Environment Quick News   
A Monthly Report From EPRI's Environment Sector October 2007
GLOBAL CLIMATE CHANGE
Area News

Newest Climate Briefs Discuss Natural Climate Variability, Economic Implications of Carbon Cycle Uncertainty
The most recent in EPRI’s series of Climate Briefs are as follows:

  • Progress in Understanding Natural Climate Variability (1014807).  With uncertainty in the degree of natural climate variability, furthering our understanding and narrowing that uncertainty is critical in discerning the human influence on the observed global climate change.  To help address these uncertainties and to identify ways to advance the state of knowledge regarding natural climate variation, EPRI, along with both the U.S. and Swiss National Science Foundations, helped fund a four-day workshop entitled “Past Millenia Climate Variability:  Proxy-Base Reconstructions, Modeling and Methodology – Synthesis and Outlook” in Switzerland in June 2006.  This Climate Brief discusses the results of that workshop.  Among these results was the conclusion that “Late 20th century warming is likely anomalous (human caused) in the context of the past 1000 years at hemispheric scales.  There is evidence for periods of cooling and warming that occur on all timescales and on all spatial scales.”

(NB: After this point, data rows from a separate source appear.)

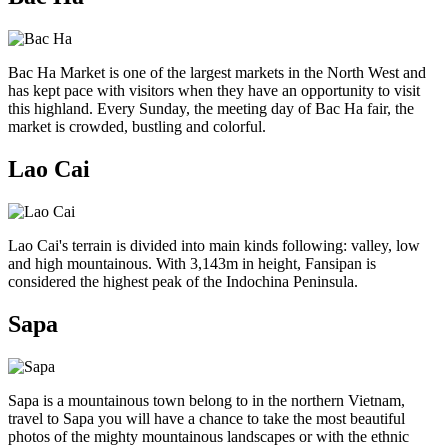
Bac Ha Market is one of the largest markets in the North West and
has kept pace with visitors when they have an opportunity to visit
this highland. Every Sunday, the meeting day of Bac Ha fair, the
market is crowded, bustling and colorful.
Lao Cai
Lao Cai's terrain is divided into main kinds following: valley, low
and high mountainous. With 3,143m in height, Fansipan is
considered the highest peak of the Indochina Peninsula.
Sapa
Sapa is a mountainous town belong to in the northern Vietnam,
travel to Sapa you will have a chance to take the most beautiful
photos of the mighty mountainous landscapes or with the ethnic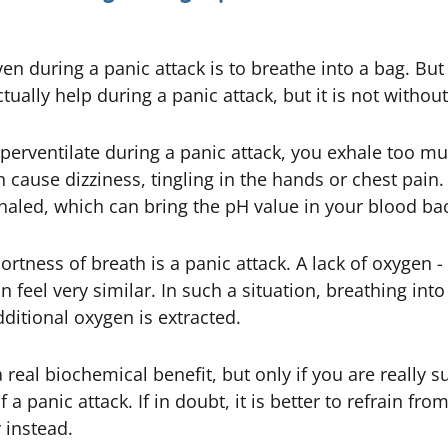
iven during a panic attack is to breathe into a bag. But
ually help during a panic attack, but it is not without 
yperventilate during a panic attack, you exhale too 
n cause dizziness, tingling in the hands or chest pain.
aled, which can bring the pH value in your blood bac
rtness of breath is a panic attack. A lack of oxygen -
 feel very similar. In such a situation, breathing in
ditional oxygen is extracted.
eal biochemical benefit, but only if you are really s
a panic attack. If in doubt, it is better to refrain fro
 instead.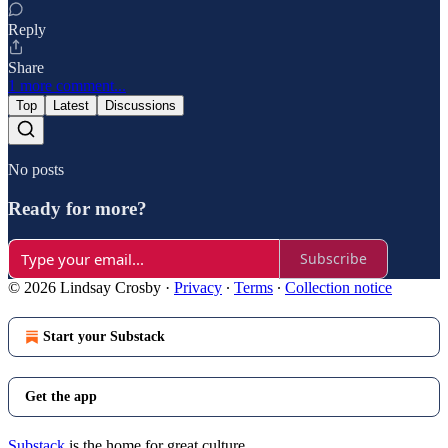
Reply
Share
1 more comment...
Top
Latest
Discussions
No posts
Ready for more?
Subscribe
© 2026 Lindsay Crosby
·
Privacy
∙
Terms
∙
Collection notice
Start your Substack
Get the app
Substack
is the home for great culture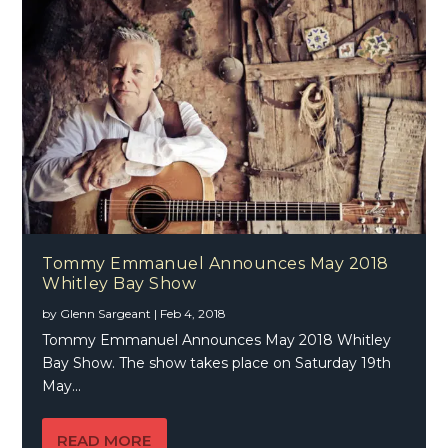
Tommy Emmanuel Announces May 2018
Whitley Bay Show
by
Glenn Sargeant
|
Feb 4, 2018
Tommy Emmanuel Announces May 2018 Whitley
Bay Show. The show takes place on Saturday 19th
May...
READ MORE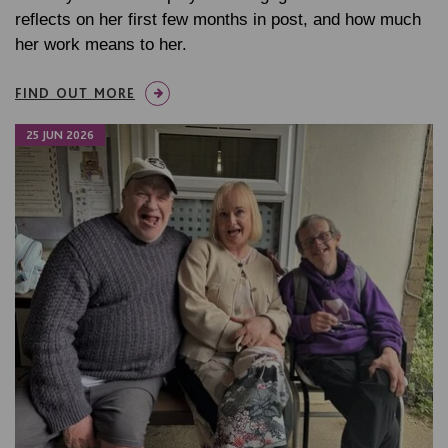
reflects on her first few months in post, and how much
her work means to her.
FIND OUT MORE
25 JUN 2026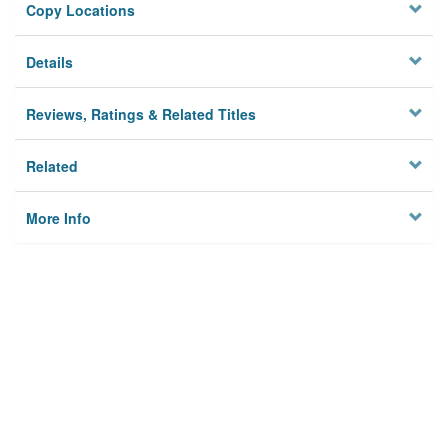
Copy Locations
Details
Reviews, Ratings & Related Titles
Related
More Info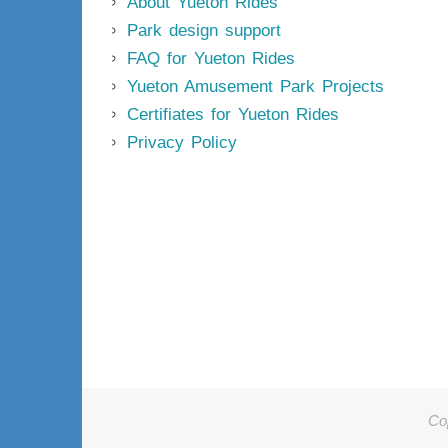
About Yueton Rides
Park design support
FAQ for Yueton Rides
Yueton Amusement Park Projects
Certifiates for Yueton Rides
Privacy Policy
Co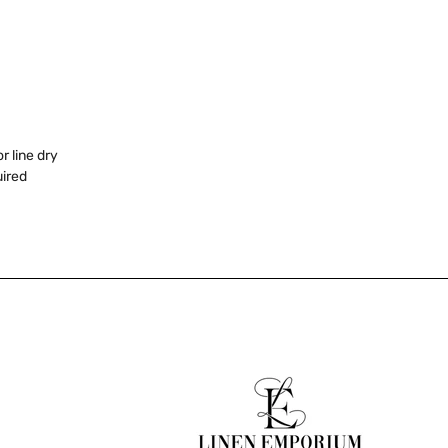
 line dry
uired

  • The Economic Implications of Carbon Cycle Uncertainty (1014819).  The Intergovernmental Panel on Climate Change (IPCC) has concluded that atmospheric concentrations of carbon dioxide (CO2) have increased over the past century due to human activity.  Further, significant increases in CO2 emissions from fossil fuel combustion are expected over the next several decades.  Studies to explore the economic implications of stabilizing atmospheric concentrations of CO2 have traditionally ignored carbon cycle uncertainty.  However, the economic cost of stabilizing the concentration of CO2 is highly dependent on the future rate of carbon uptake by natural processes.  This Climate Brief explores how carbon cycle uncertainties affect the economic costs of achieving a given CO2 concentration target.